Could Exercise Be the Best Way to Treat Mental Health?

There is no debate over exercise being part of a healthy lifestyle. This is hugely important as too many people are not as active as they could be. In the past, there have been studies that have shown exercises like lifting weights can help with depression, while cardiovascular workouts can lower feelings of anxiety and just in general that movement of any kind can help alleviate mental health issues. In a recent study conducted by the University of Vermont Medical Centre, however, the report that all movement can alleviate mental health issues was looked at more closely. The results were that physical activity should be prescribed to mental health patients as a precursor treatment before psychiatric drugs are administered.


 

What Was the Study and the Theory Behind it?

The research comes hot on the tail of the increasing understanding of the long-lasting problems associated with pharmacological treatment options such as SSRIs. Anti-depressant drugs are known to diminish in their effectiveness in time, with the patients who take them becoming addicted and suffering more of the ill effects of taking them than the actual benefits. Mental health prescriptions are very much guesswork rather than based on hard science often. In the recent study we want to discuss, a psychotherapist and lecturer based at the university, David Tomasi and Emily Reyns and Sheri Gates, designed and constructed a gym for around 100 members from the inpatient psychiatry unit to use. The unit became the first to offer exercise as the primary treatment. When most often it is offered as a secondary treatment to drugs if it’s even offered at all.

 


What Were the Results?

What was discovered was amazing. The patients were given structured exercise plans of 60 minutes that featured cardio, flexibility training and strength training and around 95% of participants reported that they felt much better. 63% reported they were either very happy or happy rather than feeling neutral, sad or very sad. Most impressive of all was the fact that 91.8% said they were pleased with their bodies. Whereas in the past the attitude in medicine was to treat the main problems first, exercise was never considered to be the main treatment. Now that it has been proven to be effective it can become as crucial a part as prescription drugs.

 


Why is there a Disconnect Between Treating the Body and Mind Together?

Why has it gotten so bad that we don’t realise the connection between the two? It is thought that the split in our body from our mind is partly responsible.

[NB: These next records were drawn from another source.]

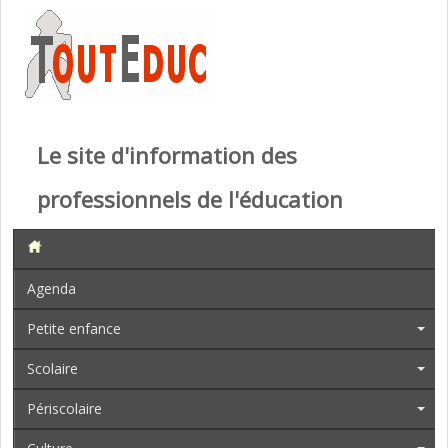
Le site d'information des
professionnels de l'éducation
Agenda
Petite enfance
Scolaire
Périscolaire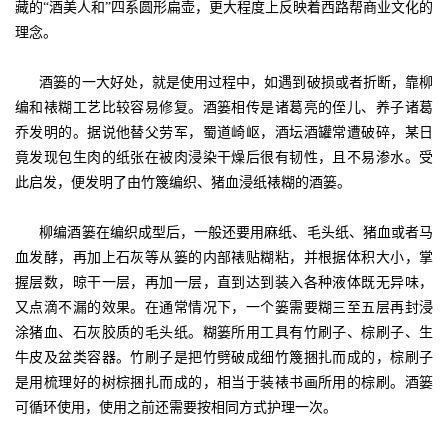
藏的“酒美人和”四系圆形扁壶，更大程度上反映着西路帮商业文化的
理念。
酒篓的一大好处，就是使用过程中，如遇到破损或者折断，靠柳
编和裱糊工艺比较容易修复。酒篓相传是诸葛亮的侄儿、养子诸葛
乔发明的。据说他替父劳军，蜀道崎岖，酒坛酒罐常遭破碎，某日
竟发现包生肉的纸张在被肉浸染干燥后很有韧性，且不易渗水。受
此启发，便发明了由竹篾编织、猪血浸纸裱糊的酒篓。
柳编酒篓在编织成型后，一般还要用麻纸、毛头纸、猪血或者马
血发酵，再加上石灰等从篓的内部裱贴糊粘，并根据体积大小，掌
握层数，晾干一层，再加一层，直到达到装入各种液体既无异味，
又点滴不漏的效果。在通常情况下，一个篓需要糊三至五层再封浸
涂猪血、石灰胶质的毛头纸。糊篓所用工具有竹刷子、棕刷子、生
牛皮及盆类容器。竹刷子是把竹劈破成细竹篾捆扎而成的，棕刷子
是用梳理好的树棕捆扎而成的，相当于装裱书画所用的棕刷。酒篓
可循环使用，使用之前还需要按相同方式护理一次。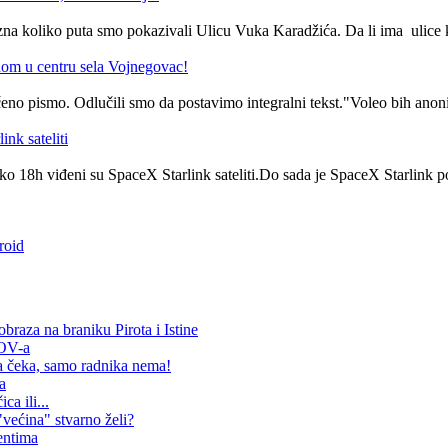
a koliko puta smo pokazivali Ulicu Vuka Karadžića. Da li ima ulice k
om u centru sela Vojnegovac!
čeno pismo. Odlučili smo da postavimo integralni tekst."Voleo bih ano
nk sateliti
o 18h viđeni su SpaceX Starlink sateliti.Do sada je SpaceX Starlink post
roid
raza na braniku Pirota i Istine
SOV-a
 čeka, samo radnika nema!
a
ca ili...
"većina" stvarno želi?
entima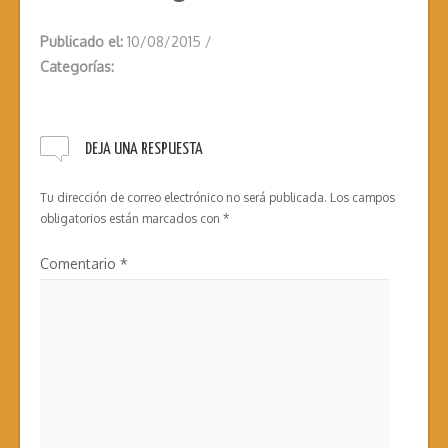
Publicado el:
10/08/2015
/
Categorías:
DEJA UNA RESPUESTA
Tu dirección de correo electrónico no será publicada.
Los campos
obligatorios están marcados con
*
Comentario
*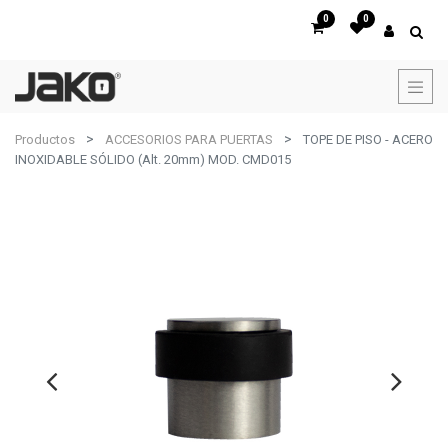
0
0
Productos
ACCESORIOS PARA PUERTAS
TOPE DE PISO - ACERO
INOXIDABLE SÓLIDO (Alt. 20mm) MOD. CMD015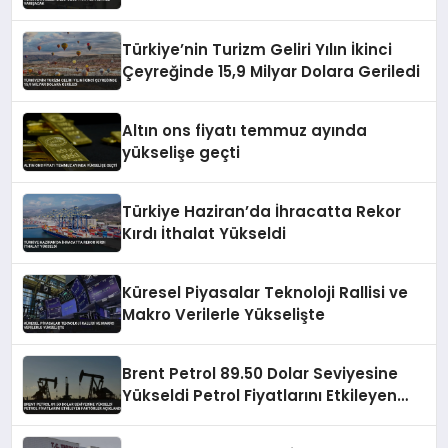
Türkiye’nin Turizm Geliri Yılın İkinci
Çeyreğinde 15,9 Milyar Dolara Geriledi
Altın ons fiyatı temmuz ayında
yükselişe geçti
Türkiye Haziran’da İhracatta Rekor
Kırdı İthalat Yükseldi
Küresel Piyasalar Teknoloji Rallisi ve
Makro Verilerle Yükselişte
Brent Petrol 89.50 Dolar Seviyesine
Yükseldi Petrol Fiyatlarını Etkileyen
Faktörler Açıklandı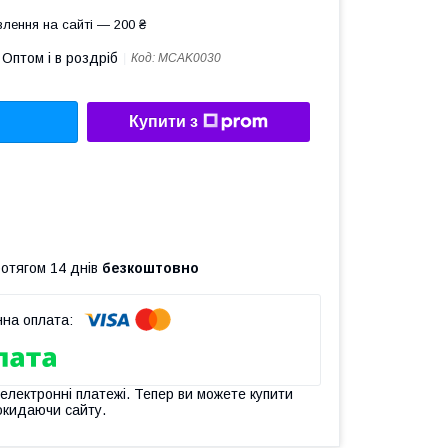
лення на сайті — 200 ₴
Оптом і в роздріб
Код:
MCAK0030
Купити з
ротягом 14 днів
безкоштовно
 електронні платежі. Тепер ви можете купити
окидаючи сайту.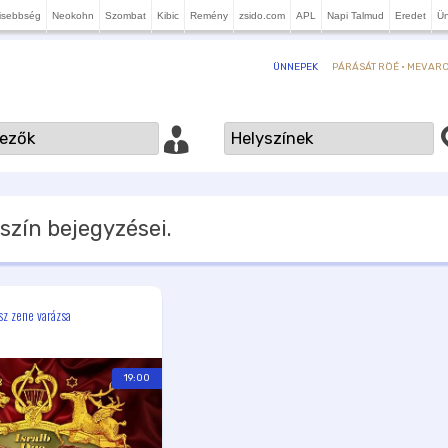
isebbség
Neokohn
Szombat
Kibic
Remény
zsido.com
APL
Napi Talmud
Eredet
Ü
PÁRÁSÁT RÖÉ · MEVARCH
ÜNNEPEK
szín bejegyzései.
sz zene varázsa
19:00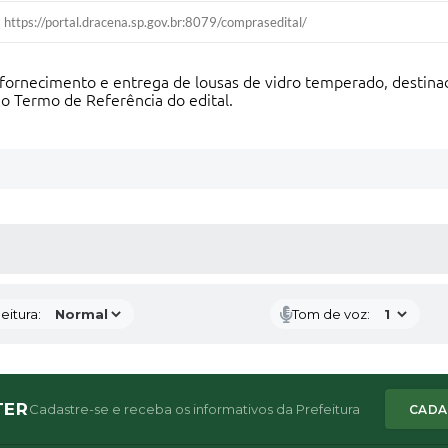
https://portal.dracena.sp.gov.br:8079/comprasedital/
 fornecimento e entrega de lousas de vidro temperado, destinad
o Termo de Referência do edital.
 MÍDIAS
eitura:
Tom de voz:
TER
Cadastre-se e receba os informativos da Prefeitura
CADA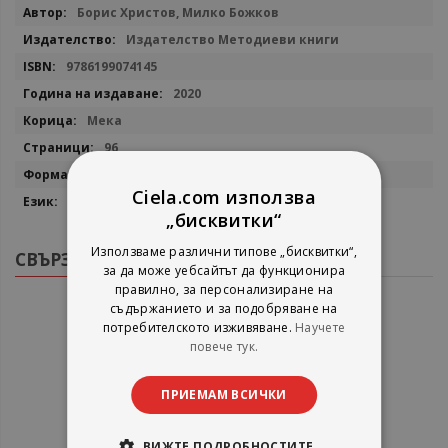
Повече
Борис Христов, Милко Божков
информация
Издателство Методиеви книги
9786199074145
2020
Мека
96
30x36.5
Ciela.com използва
Български
„бисквитки“
Използваме различни типове „бисквитки“,
СВЪРЗАНИ ПРОДУКТИ
за да може уебсайтът да функционира
правилно, за персонализиране на
съдържанието и за подобряване на
потребителското изживяване.
Научете
повече тук.
ПРИЕМАМ ВСИЧКИ
ВИЖТЕ ПОДРОБНОСТИТЕ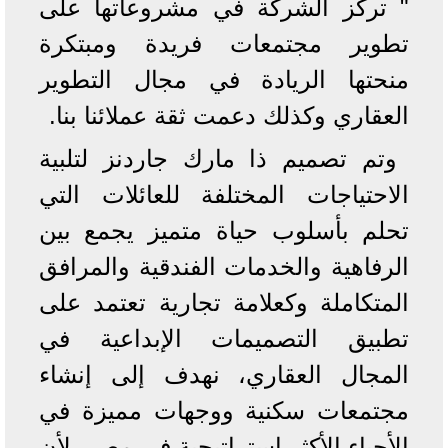
" تركز الشركة في مشروعاتها على
تطوير مجتمعات فريدة ومبتكرة
منحتها الريادة في مجال التطوير
العقاري وكذلك دعمت ثقة عملائنا بنا.
وتم تصميم ذا مارك جاردنز لتلبية
الاحتياجات المختلفة للعائلات التي
تحلم بأسلوب حياة متميز يجمع بين
الرفاهية والخدمات الفندقية والمرافق
المتكاملة وكعلامة تجارية تعتمد على
تطبيق التصميمات الإبداعية في
المجال العقاري، نهدف إلى إنشاء
مجتمعات سكنية ووجهات مميزة في
الأحياء الأكثر استراتيجية في مصر، لأن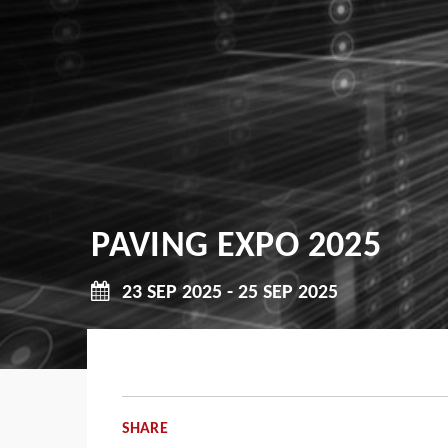
PAVING EXPO 2025
23 SEP 2025 - 25 SEP 2025
SHARE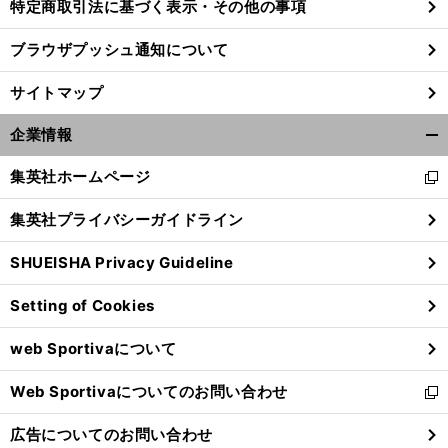
特定商取引法に基づく表示・その他の事項
ブラウザプッシュ通知について
サイトマップ
企業情報
開
く/
集英社ホームページ
新
閉
し
じ
集英社プライバシーガイドライン
い
る
ウ
SHUEISHA Privacy Guideline
ィ
ン
Setting of Cookies
ド
ウ
web Sportivaについて
で
開
Web Sportivaについてのお問い合わせ
く
新
し
広告についてのお問い合わせ
い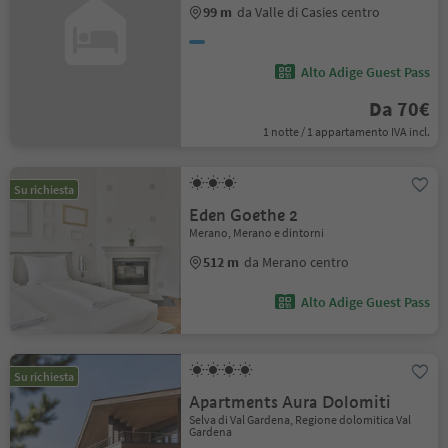
99 m
da Valle di Casies centro
Alto Adige Guest Pass
Da 70€
1 notte / 1 appartamento IVA incl.
Su richiesta
Eden Goethe 2
Merano, Merano e dintorni
512 m
da Merano centro
Alto Adige Guest Pass
Su richiesta
Apartments Aura Dolomiti
Selva di Val Gardena, Regione dolomitica Val
Gardena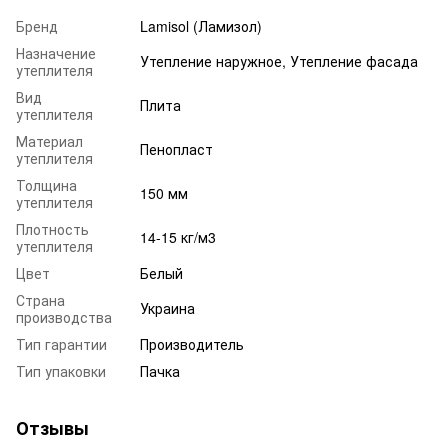
Бренд
Lamisol (Ламизол)
Назначение
Утепление наружное, Утепление фасада
утеплителя
Вид
Плита
утеплителя
Материал
Пенопласт
утеплителя
Толщина
150 мм
утеплителя
Плотность
14-15 кг/м3
утеплителя
Цвет
Белый
Страна
Украина
производства
Тип гарантии
Производитель
Тип упаковки
Пачка
Отзывы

Humans suffer a significant dissociation between psychology and physical movement and many of us now believe you can treat problems related to your brain separately from treating your body.

 


Final Thoughts

It should be noted that the people involved in that study are not suggesting there should be a complete abandonment of psychotropic medication. Not for the time being anyway. Rather, the integration of gyms with psychiatric facilities should be followed through on so more testing can be conducted. There should be a priority to provide strategies that are more natural when treating anxiety, depression and mood disorders. It is not about fusing body and mind, but just the realisation that you can’t function properly without one or the other.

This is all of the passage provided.